Aan de mens zijn ontelbare mogelijkheden gegeven, scheppend en vormend bezig te zijn in tijden, waarin elk bezit is verwoest. En deze mogelijkheden moet hij van alle kanten bekijken, opdat het hemzelf en het geestelijke in de materie tot zegen zal strekken, opdat overal levendige bedrijvigheid zal beginnen. Want dit alleen is verlossend en verhoogt de graad van rijpheid van het geestelijke, terwijl passief zijn een stilstand van de ontwikkeling van het geestelijke betekent en nooit de instemming van God zal krijgen.

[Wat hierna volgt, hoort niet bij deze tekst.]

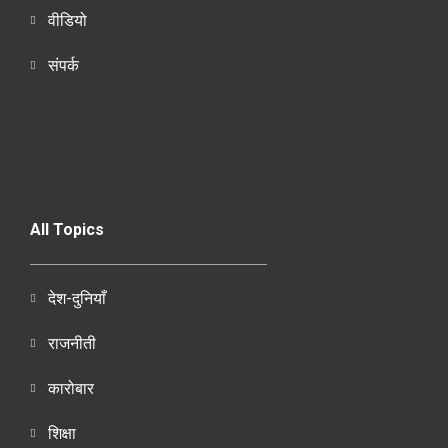
वीडियो
संपर्क
All Topics
देश-दुनियाँ
राजनीती
कारोबार
शिक्षा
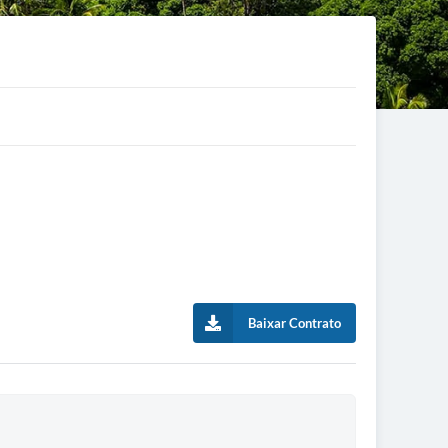
Baixar Contrato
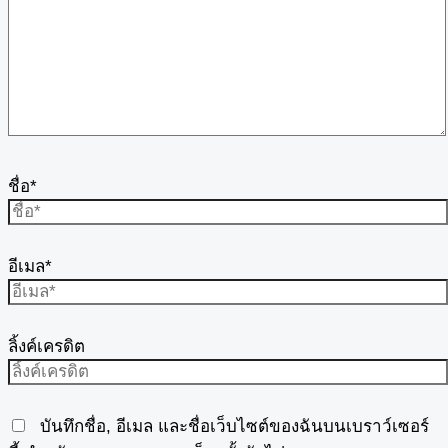
ชื่อ*
อีเมล*
ลิ้งค์เครดิต
บันทึกชื่อ, อีเมล และชื่อเว็บไซต์ของฉันบนเบราว์เซอร์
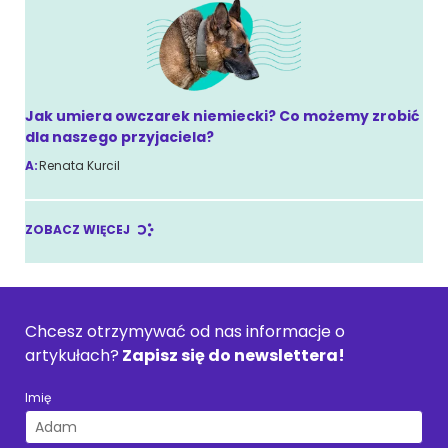
Jak umiera owczarek niemiecki? Co możemy zrobić
dla naszego przyjaciela?
A:
Renata Kurcil
ZOBACZ WIĘCEJ
Chcesz otrzymywać od nas informacje o
artykułach?
Zapisz się do newslettera!
Imię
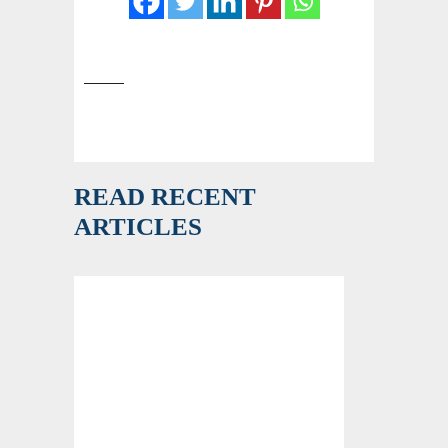
READ RECENT
ARTICLES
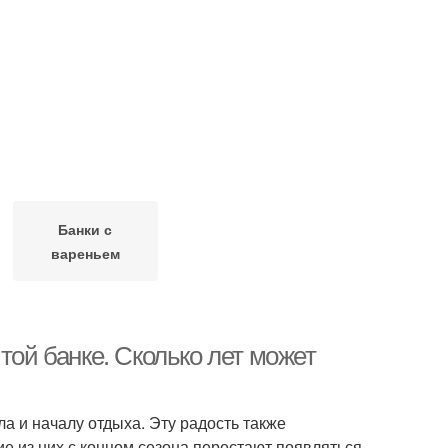
Банки с
вареньем
той банке. Сколько лет может
а и началу отдыха. Эту радость также
 из них с концом сезона перестают появляться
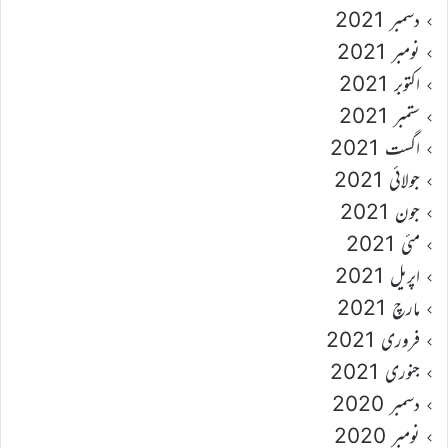
دسمبر 2021
نومبر 2021
اکتوبر 2021
ستمبر 2021
اگست 2021
جولائی 2021
جون 2021
مئی 2021
اپریل 2021
مارچ 2021
فروری 2021
جنوری 2021
دسمبر 2020
نومبر 2020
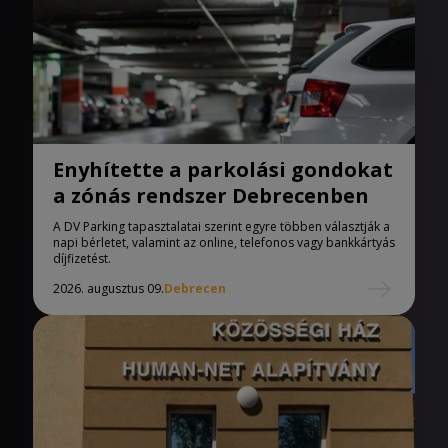
Enyhítette a parkolási gondokat
a zónás rendszer Debrecenben
A DV Parking tapasztalatai szerint egyre többen választják a
napi bérletet, valamint az online, telefonos vagy bankkártyás
díjfizetést.
2026. augusztus 09.
Debrecen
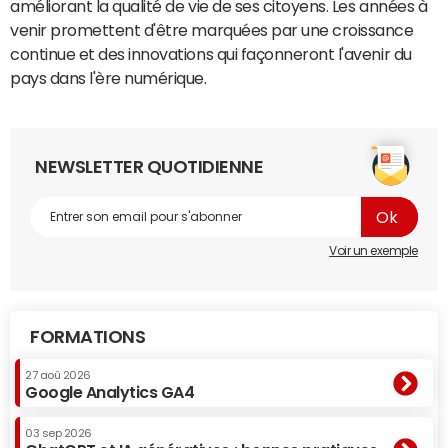
améliorant la qualité de vie de ses citoyens. Les années à
venir promettent d'être marquées par une croissance
continue et des innovations qui façonneront l'avenir du
pays dans l'ère numérique.
NEWSLETTER QUOTIDIENNE
Voir un exemple
FORMATIONS
27 aoû 2026
Google Analytics GA4
03 sep 2026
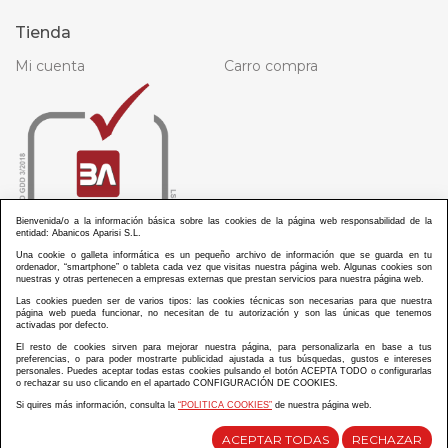
Tienda
Mi cuenta
Carro compra
Bienvenida/o a la información básica sobre las cookies de la página web responsabilidad de la
entidad: Abanicos Aparisi S.L.
Una cookie o galleta informática es un pequeño archivo de información que se guarda en tu
ordenador, “smartphone” o tableta cada vez que visitas nuestra página web. Algunas cookies son
nuestras y otras pertenecen a empresas externas que prestan servicios para nuestra página web.
Las cookies pueden ser de varios tipos: las cookies técnicas son necesarias para que nuestra
página web pueda funcionar, no necesitan de tu autorización y son las únicas que tenemos
activadas por defecto.
El resto de cookies sirven para mejorar nuestra página, para personalizarla en base a tus
preferencias, o para poder mostrarte publicidad ajustada a tus búsquedas, gustos e intereses
personales. Puedes aceptar todas estas cookies pulsando el botón ACEPTA TODO o configurarlas
ABANICOS APARISI S.L. ha recibido por parte de La Generalitat Valenciana, la cantidad de
o rechazar su uso clicando en el apartado CONFIGURACIÓN DE COOKIES.
100.000 € en apoyo al proyecto HISOLV/2021/3933/46 del PLAN EMPRESARIAL “PLAN RESISITIR
PLUS”.
Si quires más información, consulta la
“POLITICA COOKIES”
de nuestra página web.
ABANICOS APARISI S.L. ha recibido por parte de La Generalitat Valenciana, la cantidad de 7.000
€ en apoyo al proyecto CMARTE/2021/265/46 del PLAN AYUDAS DIRECTAS ARTESANIA “CMARTE”.
ACEPTAR TODAS
RECHAZAR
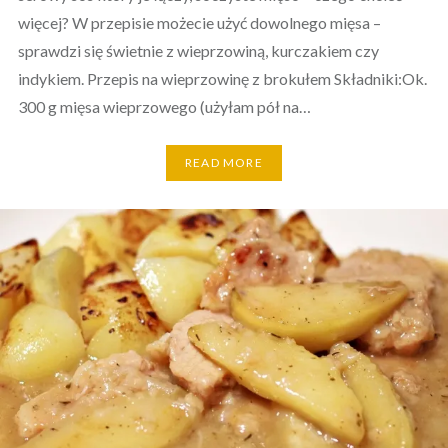
więcej? W przepisie możecie użyć dowolnego mięsa –
sprawdzi się świetnie z wieprzowiną, kurczakiem czy
indykiem. Przepis na wieprzowinę z brokułem Składniki:Ok.
300 g mięsa wieprzowego (użyłam pół na…
READ MORE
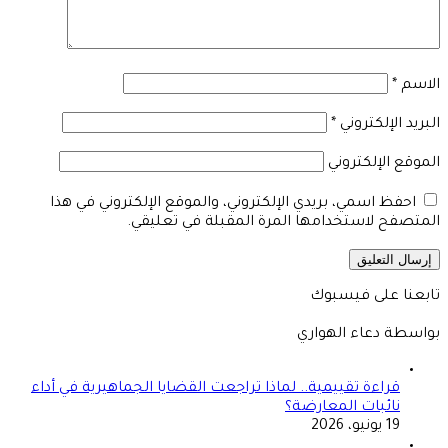
الاسم
*
البريد الإلكتروني
*
الموقع الإلكتروني
احفظ اسمي، بريدي الإلكتروني، والموقع الإلكتروني في هذا
المتصفح لاستخدامها المرة المقبلة في تعليقي.
تابعنا على فيسبوك
بواسطة دعاء الهواري
قراءة تقييمية.. لماذا تراجعت القضايا الجماهيرية في أداء
نائبات المعارضة؟
19 يونيو، 2026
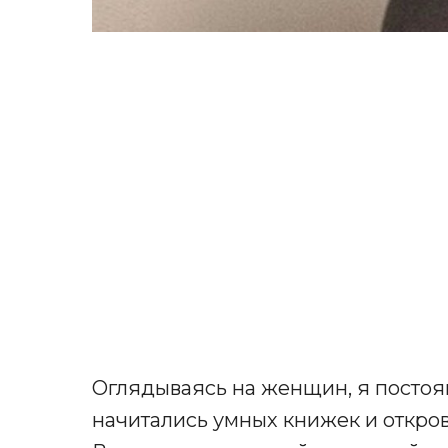
Оглядываясь на женщин, я постоя
начитались умных книжек и откро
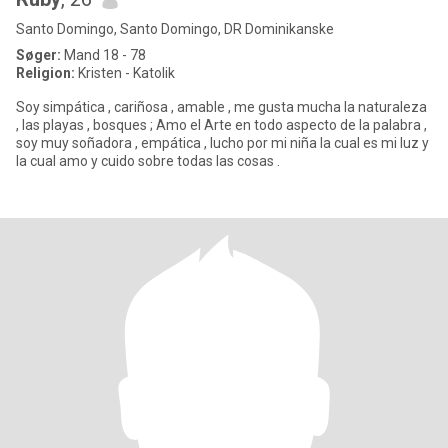
Santo Domingo, Santo Domingo, DR Dominikanske
Søger:
Mand 18 - 78
Religion:
Kristen - Katolik
Soy simpática , cariñosa , amable , me gusta mucha la naturaleza
, las playas , bosques ; Amo el Arte en todo aspecto de la palabra ,
soy muy soñadora , empática , lucho por mi niña la cual es mi luz y
la cual amo y cuido sobre todas las cosas .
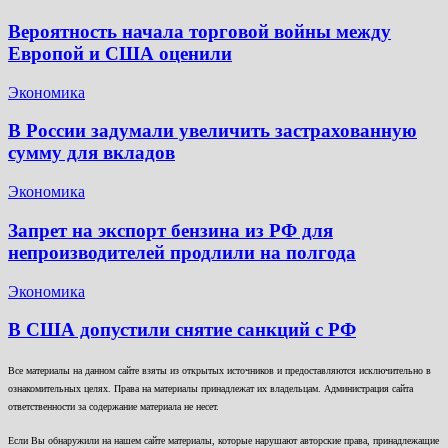
Вероятность начала торговой войны между
Европой и США оценили
Экономика
В России задумали увеличить застрахованную
сумму для вкладов
Экономика
Запрет на экспорт бензина из РФ для
непроизводителей продлили на полгода
Экономика
В США допустили снятие санкций с РФ
Все материалы на данном сайте взяты из открытых источников и предоставляются исключительно в
ознакомительных целях. Права на материалы принадлежат их владельцам. Администрация сайта
ответственности за содержание материала не несет.
Если Вы обнаружили на нашем сайте материалы, которые нарушают авторские права, принадлежащие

Het verzamelen van aardse goederen zal alleen dan zegenrijk zijn, wanneer daaruit een vergrote bedrijvigheid ontstaat, wanneer al het erin gebonden geestelijke een werkzaamheid wordt toegestaan, die beantwoordt aan zijn bestemming, wanneer de materiële goederen zo worden gebruikt, dat het met hun aard overeenstemt.

En met dit doel moeten de mensen helpen. Want het geestelijke in de materie is meestal op de hulp van de mens aangewezen in zoverre, dat deze het de bestemming moet toewijzen, of daar nieuwe scheppingen door zijn wil en zijn levenskracht moet laten ontstaan, waar het geestelijke de mogelijkheden om te dienen werd afgenomen.

En daarom is ijverige handenarbeid van grote zegen. Daarom zal beperkt materieel bezit steeds aanzetten om ijverig bezig te zijn en zal dit zowel voor het geestelijke in de materie alsook voor de mens zelf uiterst gunstig zijn, want het verlossingsproces van al het geestelijke kan alleen maar verdergaan, als het een dienen mogelijk wordt gemaakt en het daardoor de uiterlijke vorm steeds weer kan overwinnen, tot het als mens zelf dienende werkzaamheden kan verrichten en zich daardoor definitief kan verlossen.